The principle that ties every layer together: pair shooting with the ball-handling that creates shots. Shots come off the dribble in almost every game situation. Build the handling that generates the shot — the pull-back crossover for separation, the hesitation to freeze a closeout, the two-dribble pull-up off a ball screen. Shooting and handling are not separate skills. Train them together at game speed, keep score, and post the results. That is the full system.

  • Start with form every session: Set Lifts or pizza-waiter one-handers before adding speed — bad mechanics trained fast just become fast bad mechanics.
  • Put a score on every drill: A make-count and a timer transform a forgettable rep into one with consequence; players engage at a different level when a number is being tracked.

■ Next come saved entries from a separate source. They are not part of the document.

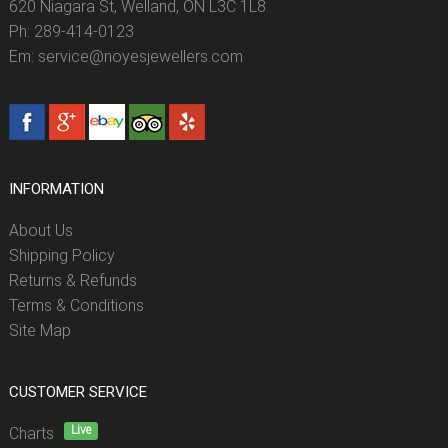
620 Niagara St, Welland, ON L3C 1L8
Ph: 289-414-0123
Em: service@noyesjewellers.com
INFORMATION
About Us
Shipping Policy
Returns & Refunds
Terms & Conditions
Site Map
CUSTOMER SERVICE
Live
Charts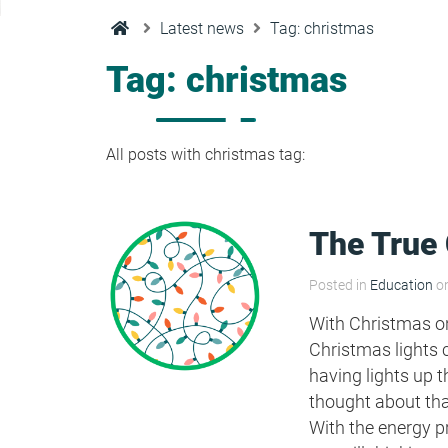
Condensation Risk Analysis
Latest news
Tag: christmas
MAN 04: Building User Guide and
Training Schedule
Tag: christmas
MAT 01: Life Cycle Assessments
(LCA)
All posts with christmas tag:
HEA 01: Daylight Modelling Report
The True 
HEA 02: Indoor Air Quality
Posted in
Education
on
With Christmas on
HEA 02: Post Construction Air
Christmas lights 
Quality and VOC Emissions
having lights up t
thought about tha
With the energy 
HEA 04: Thermal Comfort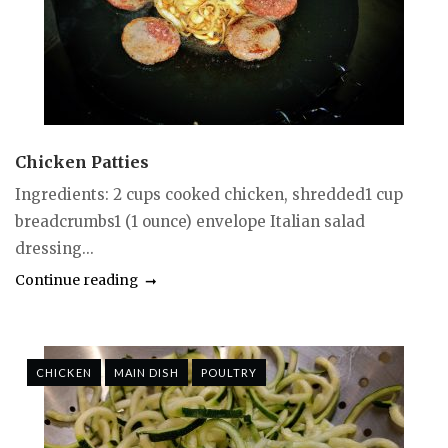
Chicken Patties
Ingredients: 2 cups cooked chicken, shredded1 cup
breadcrumbs1 (1 ounce) envelope Italian salad
dressing...
Continue reading
CHICKEN
MAIN DISH
POULTRY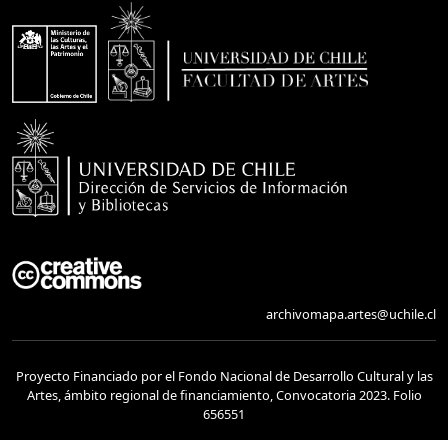
archivomapa.artes@uchile.cl
Proyecto Financiado por el Fondo Nacional de Desarrollo Cultural y las
Artes, ámbito regional de financiamiento, Convocatoria 2023. Folio
656551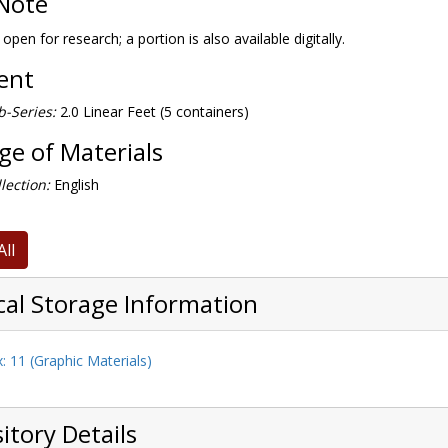
Note
 open for research; a portion is also available digitally.
tent
-Series:
2.0 Linear Feet (5 containers)
e of Materials
lection:
English
All
cal Storage Information
: 11 (Graphic Materials)
itory Details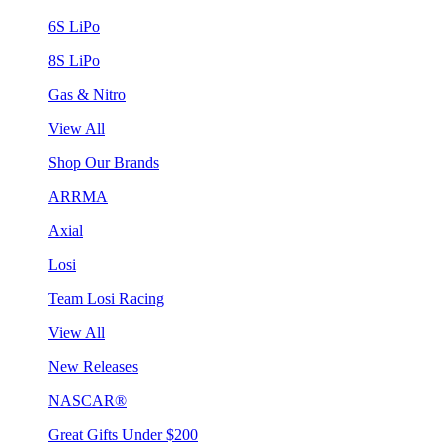
6S LiPo
8S LiPo
Gas & Nitro
View All
Shop Our Brands
ARRMA
Axial
Losi
Team Losi Racing
View All
New Releases
NASCAR®
Great Gifts Under $200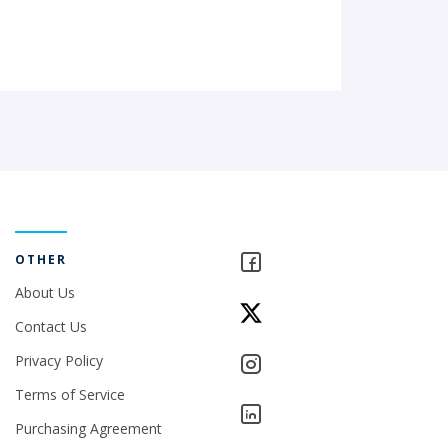
OTHER
About Us
Contact Us
Privacy Policy
Terms of Service
Purchasing Agreement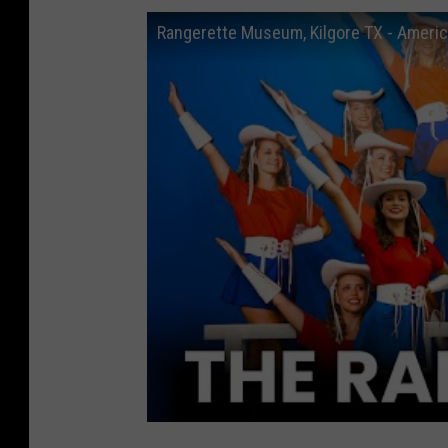
Rangerette Museum, Kilgore TX - America'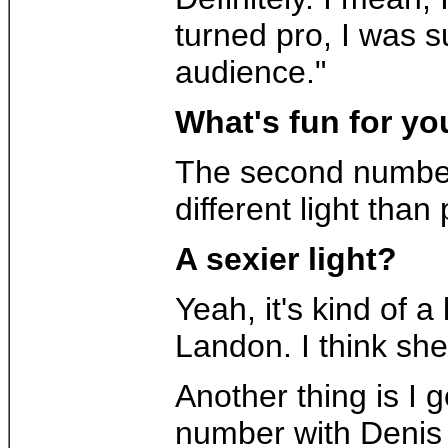
turned pro, I was s
audience."
What's fun for yo
The second number t
different light tha
A sexier light?
Yeah, it's kind of 
Landon. I think she
Another thing is I 
number with Denis P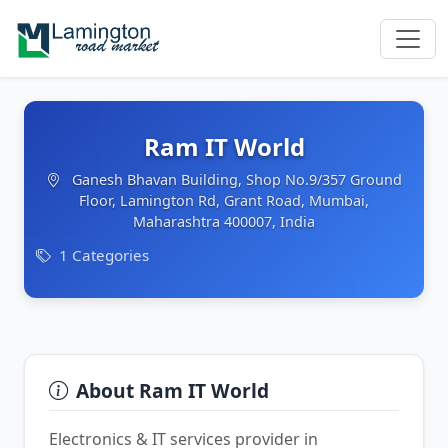
Ram IT World
Ganesh Bhavan Building, Shop No.9/357 Ground
Floor, Lamington Rd, Grant Road, Mumbai,
Maharashtra 400007, India
1 Categories
About Ram IT World
Electronics & IT services provider in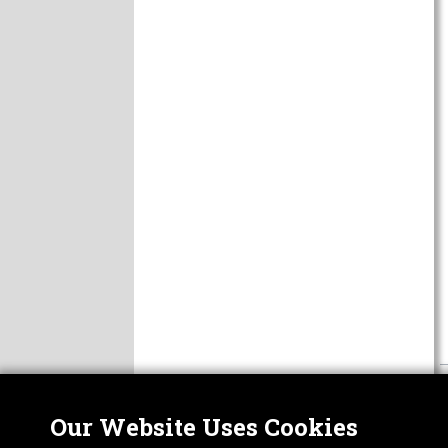
Our Website Uses Cookies
Nor
ABOUT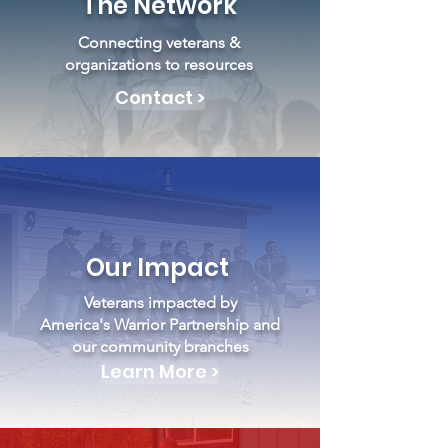
The Network
Connecting veterans &
organizations to resources
Contact >
Our Impact
Veterans impacted by
America's Warrior Partnership and
our community branches
Learn More >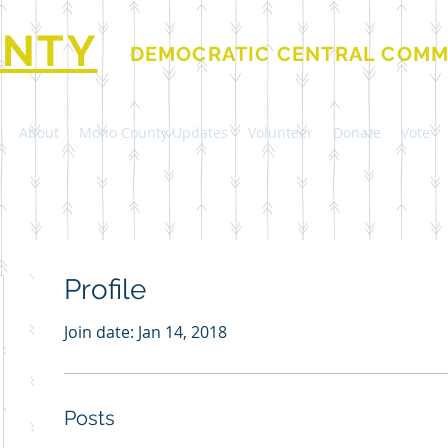
NTY
DEMOCRATIC CENTRAL COMM
About
Mono County Updates
Volunteer
Donate
Vote
Profile
Join date: Jan 14, 2018
Posts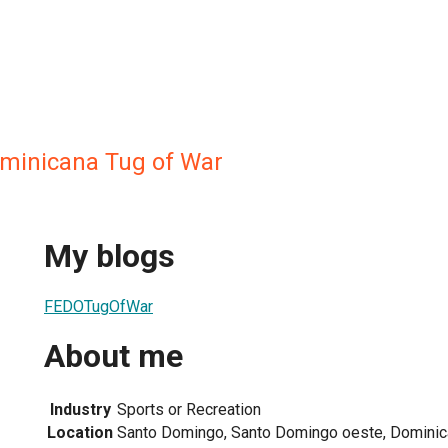
minicana Tug of War
My blogs
FEDOTugOfWar
About me
Industry
Sports or Recreation
Location
Santo Domingo, Santo Domingo oeste, Dominic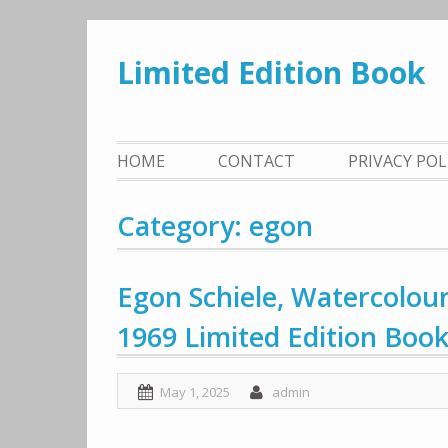
Skip
to
Limited Edition Book
content
HOME
CONTACT
PRIVACY PO
Category: egon
Egon Schiele, Watercolou
1969 Limited Edition Boo
May 1, 2025
admin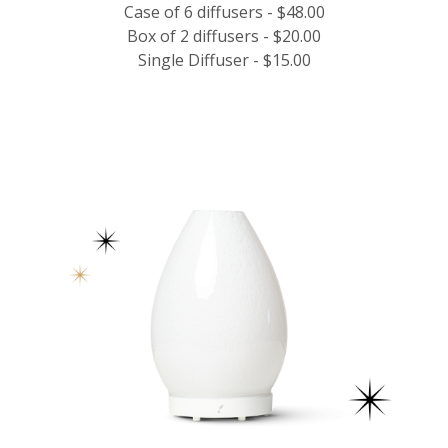
Case of 6 diffusers - $48.00
Box of 2 diffusers - $20.00
Single Diffuser - $15.00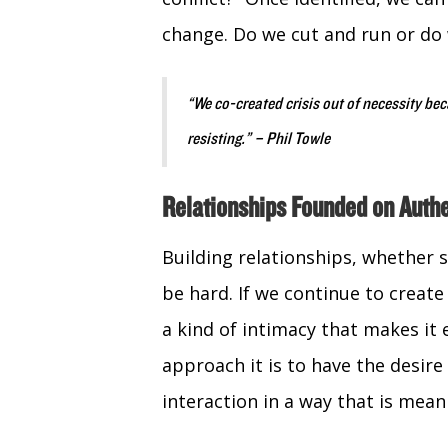
change. Do we cut and run or do
“We co-created crisis out of necessity be
resisting.” – Phil Towle
Relationships Founded on Authe
Building relationships, whether 
be hard. If we continue to create
a kind of intimacy that makes it 
approach it is to have the desir
interaction in a way that is mean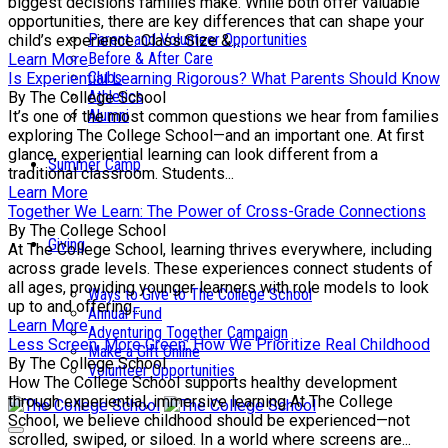
biggest decisions families make. While both offer valuable
opportunities, there are key differences that can shape your
Parent and Volunteer Opportunities
child’s experience. Class Size &...
Before & After Care
Learn More
Clubs
Is Experiential Learning Rigorous? What Parents Should Know
Athletics
By The College School
Alumni
It’s one of the most common questions we hear from families
exploring The College School—and an important one. At first
glance, experiential learning can look different from a
Summer Camp
traditional classroom. Students...
Learn More
Together We Learn: The Power of Cross-Grade Connections
By The College School
Giving
At The College School, learning thrives everywhere, including
across grade levels. These experiences connect students of
all ages, providing younger learners with role models to look
Ways to Give to The College School
up to and offering...
Annual Fund
Learn More
Adventuring Together Campaign
Less Screen, More Green: How We Prioritize Real Childhood
Make a Gift Online
By The College School
Volunteer Opportunities
How The College School supports healthy development
through experiential, immersive learning At The College
School, we believe childhood should be experienced—not
scrolled, swiped, or siloed. In a world where screens are...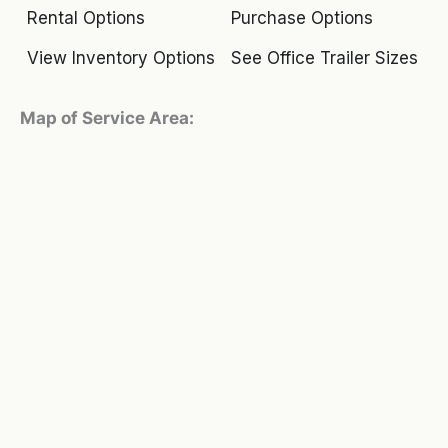
Rental Options
Purchase Options
View Inventory Options
See Office Trailer Sizes
Map of Service Area: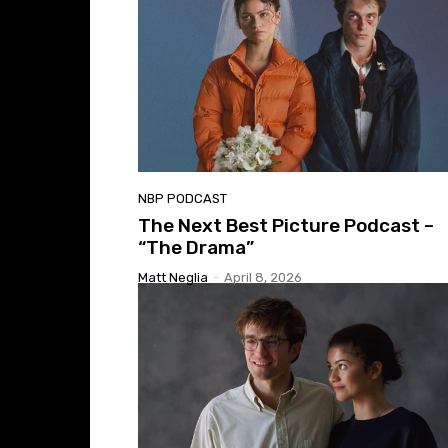
NBP PODCAST
The Next Best Picture Podcast –
“The Drama”
Matt Neglia
-
April 8, 2026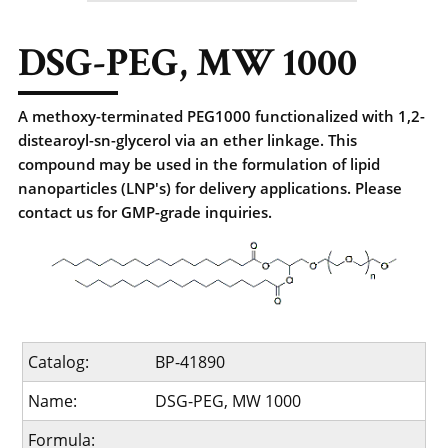
DSG-PEG, MW 1000
A methoxy-terminated PEG1000 functionalized with 1,2-
distearoyl-sn-glycerol via an ether linkage. This
compound may be used in the formulation of lipid
nanoparticles (LNP's) for delivery applications. Please
contact us for GMP-grade inquiries.
Catalog:
BP-41890
Name:
DSG-PEG, MW 1000
Formula: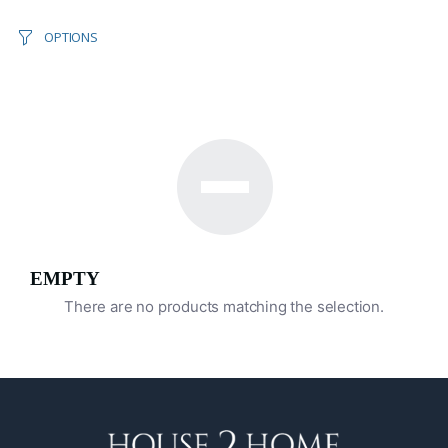
OPTIONS
EMPTY
There are no products matching the selection.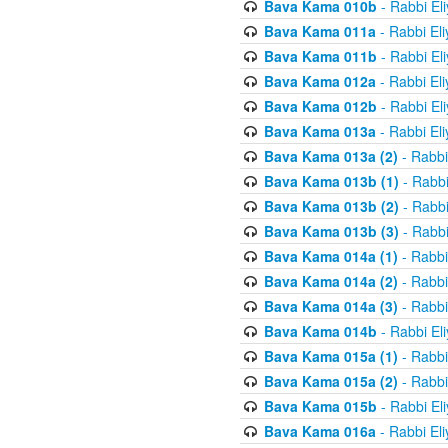
Bava Kama 010b
- Rabbi El
Bava Kama 011a
- Rabbi El
Bava Kama 011b
- Rabbi El
Bava Kama 012a
- Rabbi El
Bava Kama 012b
- Rabbi El
Bava Kama 013a
- Rabbi El
Bava Kama 013a (2)
- Rabbi
Bava Kama 013b (1)
- Rabbi
Bava Kama 013b (2)
- Rabbi
Bava Kama 013b (3)
- Rabbi
Bava Kama 014a (1)
- Rabbi
Bava Kama 014a (2)
- Rabbi
Bava Kama 014a (3)
- Rabbi
Bava Kama 014b
- Rabbi El
Bava Kama 015a (1)
- Rabbi
Bava Kama 015a (2)
- Rabbi
Bava Kama 015b
- Rabbi El
Bava Kama 016a
- Rabbi El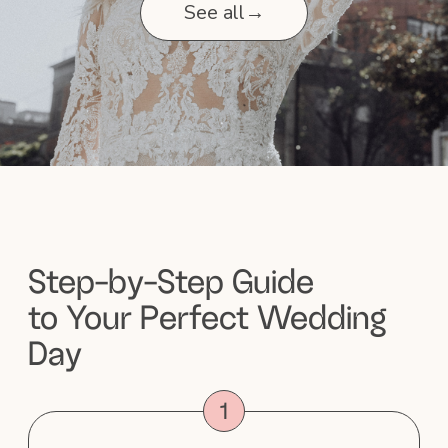
fee?
5. What products do you use,
and do you cater to specific skin
types?
6. Can you accommodate large
bridal parties?
7. Do you provide touch-up
services?
8. When is payment due?
9. What is your cancellation
policy?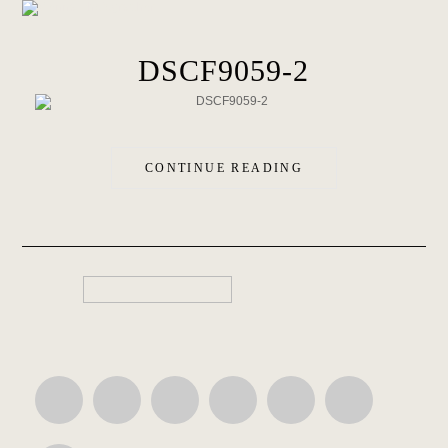
DSCF9059-2
CONTINUE READING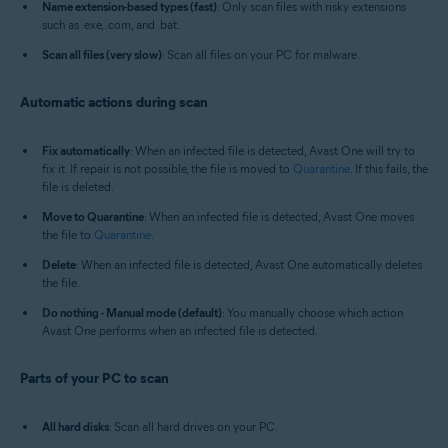
Name extension-based types (fast)
: Only scan files with risky extensions
such as .exe, .com, and .bat.
Scan all files (very slow)
: Scan all files on your PC for malware.
Automatic actions during scan
Fix automatically
: When an infected file is detected, Avast One will try to
fix it. If repair is not possible, the file is moved to
Quarantine
. If this fails, the
file is deleted.
Move to Quarantine
: When an infected file is detected, Avast One moves
the file to
Quarantine
.
Delete
: When an infected file is detected, Avast One automatically deletes
the file.
Do nothing - Manual mode (default)
: You manually choose which action
Avast One performs when an infected file is detected.
Parts of your PC to scan
All hard disks
: Scan all hard drives on your PC.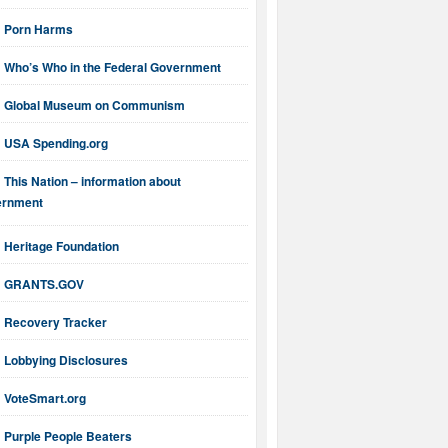
Porn Harms
Who’s Who in the Federal Government
Global Museum on Communism
USA Spending.org
This Nation – information about
ernment
Heritage Foundation
GRANTS.GOV
Recovery Tracker
Lobbying Disclosures
VoteSmart.org
Purple People Beaters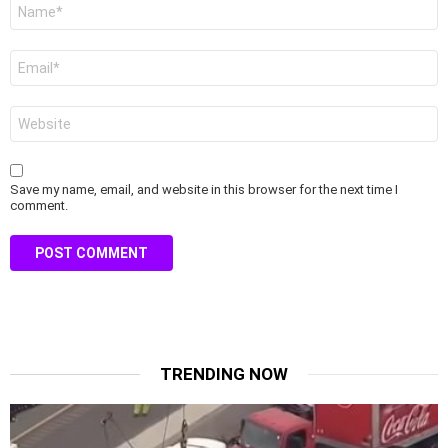
Name
*
Email
*
Website
Save my name, email, and website in this browser for the next time I
comment.
TRENDING NOW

  • Train the action before the shot: V-cuts, screen-catches, and drive-and-kick reads belong in every shooting block — the shot must be earned, not handed from a stationary position.
  • Post a record board and maintain it: Named drills, signed marks, public records that players can chase; the board builds a shooting culture that outlasts any single workout.
  • Shoot free throws tired and tracked: Bake free throw reps into the end of live competitive periods, count them, and hold the standard — game free throws happen at the worst possible moment physically.
  • Diagnose errors before prescribing drills: Work backward from the miss pattern through arc, hand position, elbow alignment, and balance before choosing a correction — the wrong drill locks in the wrong habit.